Count every line in the data below where the word "CORC" appears, then state only that count.

** GIVEN RECORDS follows **

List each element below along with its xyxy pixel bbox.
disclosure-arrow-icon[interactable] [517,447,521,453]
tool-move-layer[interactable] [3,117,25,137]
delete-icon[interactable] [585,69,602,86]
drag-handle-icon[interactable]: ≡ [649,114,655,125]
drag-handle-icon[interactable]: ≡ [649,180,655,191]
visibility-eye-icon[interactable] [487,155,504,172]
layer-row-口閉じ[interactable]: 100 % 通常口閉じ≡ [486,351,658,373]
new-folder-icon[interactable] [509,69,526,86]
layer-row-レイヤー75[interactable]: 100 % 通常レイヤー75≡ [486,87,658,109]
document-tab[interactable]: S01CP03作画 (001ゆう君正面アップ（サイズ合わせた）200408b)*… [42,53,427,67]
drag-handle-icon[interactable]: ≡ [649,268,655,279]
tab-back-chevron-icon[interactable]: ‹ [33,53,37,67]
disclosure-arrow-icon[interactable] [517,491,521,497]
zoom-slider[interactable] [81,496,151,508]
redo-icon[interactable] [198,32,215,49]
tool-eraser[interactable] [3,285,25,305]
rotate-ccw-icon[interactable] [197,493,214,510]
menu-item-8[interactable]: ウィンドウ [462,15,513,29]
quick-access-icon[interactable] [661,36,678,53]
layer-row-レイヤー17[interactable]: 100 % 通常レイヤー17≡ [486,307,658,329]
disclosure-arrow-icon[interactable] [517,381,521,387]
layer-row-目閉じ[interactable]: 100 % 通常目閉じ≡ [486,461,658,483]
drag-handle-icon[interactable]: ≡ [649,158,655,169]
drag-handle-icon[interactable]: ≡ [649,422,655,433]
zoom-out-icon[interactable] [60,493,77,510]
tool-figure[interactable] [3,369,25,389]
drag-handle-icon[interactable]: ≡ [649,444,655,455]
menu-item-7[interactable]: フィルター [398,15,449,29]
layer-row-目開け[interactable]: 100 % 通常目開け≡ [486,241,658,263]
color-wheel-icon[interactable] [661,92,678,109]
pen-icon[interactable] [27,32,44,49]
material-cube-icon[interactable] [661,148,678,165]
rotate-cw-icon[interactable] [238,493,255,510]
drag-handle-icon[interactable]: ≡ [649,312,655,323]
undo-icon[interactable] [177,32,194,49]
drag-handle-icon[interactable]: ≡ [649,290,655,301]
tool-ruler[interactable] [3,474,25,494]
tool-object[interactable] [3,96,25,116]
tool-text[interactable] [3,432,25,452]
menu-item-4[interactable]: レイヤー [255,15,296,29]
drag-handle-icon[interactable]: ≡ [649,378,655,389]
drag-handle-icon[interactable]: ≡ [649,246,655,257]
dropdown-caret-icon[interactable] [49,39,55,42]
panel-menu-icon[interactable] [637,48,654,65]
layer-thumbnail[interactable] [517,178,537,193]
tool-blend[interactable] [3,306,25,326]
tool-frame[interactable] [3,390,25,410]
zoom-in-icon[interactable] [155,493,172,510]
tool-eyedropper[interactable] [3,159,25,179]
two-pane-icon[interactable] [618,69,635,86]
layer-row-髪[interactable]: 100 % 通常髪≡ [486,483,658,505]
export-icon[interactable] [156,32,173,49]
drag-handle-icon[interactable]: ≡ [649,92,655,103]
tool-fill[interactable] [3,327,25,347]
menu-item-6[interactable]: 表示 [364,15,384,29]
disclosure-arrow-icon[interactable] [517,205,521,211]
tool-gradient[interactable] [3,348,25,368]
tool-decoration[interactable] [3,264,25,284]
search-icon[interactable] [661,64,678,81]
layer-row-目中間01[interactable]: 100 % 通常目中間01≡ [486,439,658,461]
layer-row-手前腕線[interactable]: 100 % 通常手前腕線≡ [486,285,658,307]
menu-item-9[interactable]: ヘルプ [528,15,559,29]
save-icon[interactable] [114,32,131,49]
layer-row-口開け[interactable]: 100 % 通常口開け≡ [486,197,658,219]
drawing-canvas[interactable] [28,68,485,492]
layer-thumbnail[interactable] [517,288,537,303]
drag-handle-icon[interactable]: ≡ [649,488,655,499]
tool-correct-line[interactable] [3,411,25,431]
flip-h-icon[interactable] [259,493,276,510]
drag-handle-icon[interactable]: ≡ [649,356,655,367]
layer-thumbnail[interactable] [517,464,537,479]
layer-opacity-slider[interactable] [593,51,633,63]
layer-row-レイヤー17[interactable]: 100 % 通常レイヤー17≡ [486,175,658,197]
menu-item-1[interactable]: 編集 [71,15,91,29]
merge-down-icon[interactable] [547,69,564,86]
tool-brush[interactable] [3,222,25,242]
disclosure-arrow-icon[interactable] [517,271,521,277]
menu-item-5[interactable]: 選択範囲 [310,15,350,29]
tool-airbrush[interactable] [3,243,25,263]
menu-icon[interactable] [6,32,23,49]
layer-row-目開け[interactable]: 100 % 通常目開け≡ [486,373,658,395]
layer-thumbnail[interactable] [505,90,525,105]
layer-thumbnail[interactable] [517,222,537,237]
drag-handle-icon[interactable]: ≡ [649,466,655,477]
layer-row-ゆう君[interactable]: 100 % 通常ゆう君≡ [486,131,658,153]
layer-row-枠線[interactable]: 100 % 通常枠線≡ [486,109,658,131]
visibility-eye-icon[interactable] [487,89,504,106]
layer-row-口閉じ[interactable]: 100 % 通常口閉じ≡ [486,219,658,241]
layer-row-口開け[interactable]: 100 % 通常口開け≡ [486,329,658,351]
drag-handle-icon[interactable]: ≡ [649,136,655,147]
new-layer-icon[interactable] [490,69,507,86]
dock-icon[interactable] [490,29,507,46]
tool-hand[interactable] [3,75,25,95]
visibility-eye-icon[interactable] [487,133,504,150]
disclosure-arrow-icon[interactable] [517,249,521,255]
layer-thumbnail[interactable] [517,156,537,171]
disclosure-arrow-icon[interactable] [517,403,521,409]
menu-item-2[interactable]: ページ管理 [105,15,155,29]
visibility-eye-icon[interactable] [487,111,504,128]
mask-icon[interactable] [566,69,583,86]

** End of GIVEN RECORDS **
** GIVEN RECORDS follows **

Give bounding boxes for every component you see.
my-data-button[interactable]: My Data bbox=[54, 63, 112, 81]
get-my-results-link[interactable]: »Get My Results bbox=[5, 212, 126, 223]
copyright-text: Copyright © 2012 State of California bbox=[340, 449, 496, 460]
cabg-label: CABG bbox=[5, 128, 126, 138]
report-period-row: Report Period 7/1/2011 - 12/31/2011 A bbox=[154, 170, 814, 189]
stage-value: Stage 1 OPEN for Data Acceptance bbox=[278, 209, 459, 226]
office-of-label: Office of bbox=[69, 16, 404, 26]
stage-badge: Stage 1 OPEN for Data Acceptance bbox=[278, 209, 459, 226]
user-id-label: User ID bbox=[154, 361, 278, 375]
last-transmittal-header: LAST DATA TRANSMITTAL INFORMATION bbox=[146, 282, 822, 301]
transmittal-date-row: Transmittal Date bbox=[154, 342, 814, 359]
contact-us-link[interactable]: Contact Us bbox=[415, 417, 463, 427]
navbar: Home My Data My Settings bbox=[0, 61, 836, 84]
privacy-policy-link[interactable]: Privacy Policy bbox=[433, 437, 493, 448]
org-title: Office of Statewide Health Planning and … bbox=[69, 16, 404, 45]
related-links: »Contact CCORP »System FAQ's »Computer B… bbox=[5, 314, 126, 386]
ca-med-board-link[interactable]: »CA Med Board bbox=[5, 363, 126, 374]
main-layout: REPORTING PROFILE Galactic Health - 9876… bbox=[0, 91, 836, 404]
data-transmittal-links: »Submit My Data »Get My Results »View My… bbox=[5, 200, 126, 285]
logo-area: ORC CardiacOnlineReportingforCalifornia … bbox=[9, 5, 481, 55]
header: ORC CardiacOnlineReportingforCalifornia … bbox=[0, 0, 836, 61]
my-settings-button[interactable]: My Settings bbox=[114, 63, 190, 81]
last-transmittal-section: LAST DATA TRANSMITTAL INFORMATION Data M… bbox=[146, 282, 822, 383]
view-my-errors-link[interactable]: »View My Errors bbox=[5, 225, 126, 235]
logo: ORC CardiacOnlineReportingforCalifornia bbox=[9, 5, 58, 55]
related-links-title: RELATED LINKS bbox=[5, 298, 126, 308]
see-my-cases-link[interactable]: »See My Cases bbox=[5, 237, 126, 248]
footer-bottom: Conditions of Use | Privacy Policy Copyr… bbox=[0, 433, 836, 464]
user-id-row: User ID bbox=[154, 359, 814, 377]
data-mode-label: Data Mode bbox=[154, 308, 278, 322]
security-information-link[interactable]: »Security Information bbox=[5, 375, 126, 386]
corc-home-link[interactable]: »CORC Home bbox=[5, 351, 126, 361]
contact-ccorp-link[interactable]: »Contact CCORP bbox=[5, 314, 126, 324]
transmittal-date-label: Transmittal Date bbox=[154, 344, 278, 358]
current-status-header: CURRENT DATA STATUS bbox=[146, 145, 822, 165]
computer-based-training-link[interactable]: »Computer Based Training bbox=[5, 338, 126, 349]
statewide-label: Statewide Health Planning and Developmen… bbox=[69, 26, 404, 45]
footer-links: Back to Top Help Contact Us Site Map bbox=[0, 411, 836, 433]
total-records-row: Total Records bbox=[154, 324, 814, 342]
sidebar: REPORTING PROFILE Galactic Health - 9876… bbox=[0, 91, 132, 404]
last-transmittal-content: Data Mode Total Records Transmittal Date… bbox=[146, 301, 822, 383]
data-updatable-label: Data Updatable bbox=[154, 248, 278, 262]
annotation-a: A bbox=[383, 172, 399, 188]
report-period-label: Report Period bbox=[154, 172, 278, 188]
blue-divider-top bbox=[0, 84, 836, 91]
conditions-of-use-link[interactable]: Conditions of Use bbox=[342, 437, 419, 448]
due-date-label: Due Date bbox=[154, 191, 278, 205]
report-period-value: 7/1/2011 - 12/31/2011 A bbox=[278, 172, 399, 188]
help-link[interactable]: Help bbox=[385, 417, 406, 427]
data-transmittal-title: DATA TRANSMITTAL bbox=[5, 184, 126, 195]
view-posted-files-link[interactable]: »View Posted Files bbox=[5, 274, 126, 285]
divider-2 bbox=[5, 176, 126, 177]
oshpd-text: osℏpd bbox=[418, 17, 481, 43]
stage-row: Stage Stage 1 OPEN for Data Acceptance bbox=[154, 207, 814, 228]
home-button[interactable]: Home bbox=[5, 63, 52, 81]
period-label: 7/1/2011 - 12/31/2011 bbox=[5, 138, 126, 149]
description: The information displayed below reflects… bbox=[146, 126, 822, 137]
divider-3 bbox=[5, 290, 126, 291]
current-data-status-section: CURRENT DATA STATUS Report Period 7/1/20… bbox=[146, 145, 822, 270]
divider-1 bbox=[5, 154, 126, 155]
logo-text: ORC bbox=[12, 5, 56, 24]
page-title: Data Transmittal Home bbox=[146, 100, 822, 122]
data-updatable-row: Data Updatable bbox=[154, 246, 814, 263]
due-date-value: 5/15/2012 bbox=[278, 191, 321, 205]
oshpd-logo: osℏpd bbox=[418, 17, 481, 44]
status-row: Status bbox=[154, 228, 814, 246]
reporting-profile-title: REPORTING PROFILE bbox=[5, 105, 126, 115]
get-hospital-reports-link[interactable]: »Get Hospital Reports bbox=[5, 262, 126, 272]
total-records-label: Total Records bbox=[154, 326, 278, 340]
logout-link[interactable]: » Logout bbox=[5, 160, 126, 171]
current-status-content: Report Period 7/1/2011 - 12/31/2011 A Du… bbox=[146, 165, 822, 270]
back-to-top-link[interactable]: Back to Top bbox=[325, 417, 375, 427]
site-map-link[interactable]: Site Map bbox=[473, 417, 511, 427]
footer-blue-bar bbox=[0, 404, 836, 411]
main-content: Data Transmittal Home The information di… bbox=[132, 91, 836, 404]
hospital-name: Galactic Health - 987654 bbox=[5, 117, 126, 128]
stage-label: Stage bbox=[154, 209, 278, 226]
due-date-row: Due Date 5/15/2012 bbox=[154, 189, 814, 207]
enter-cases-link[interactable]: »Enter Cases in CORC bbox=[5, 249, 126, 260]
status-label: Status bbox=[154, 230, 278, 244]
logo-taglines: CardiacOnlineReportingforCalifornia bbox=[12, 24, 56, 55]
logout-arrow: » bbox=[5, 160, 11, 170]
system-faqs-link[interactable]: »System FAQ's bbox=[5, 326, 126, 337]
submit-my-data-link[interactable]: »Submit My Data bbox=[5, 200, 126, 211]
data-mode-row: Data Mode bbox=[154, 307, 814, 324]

** End of GIVEN RECORDS **

● RESULT OF THE TASK
2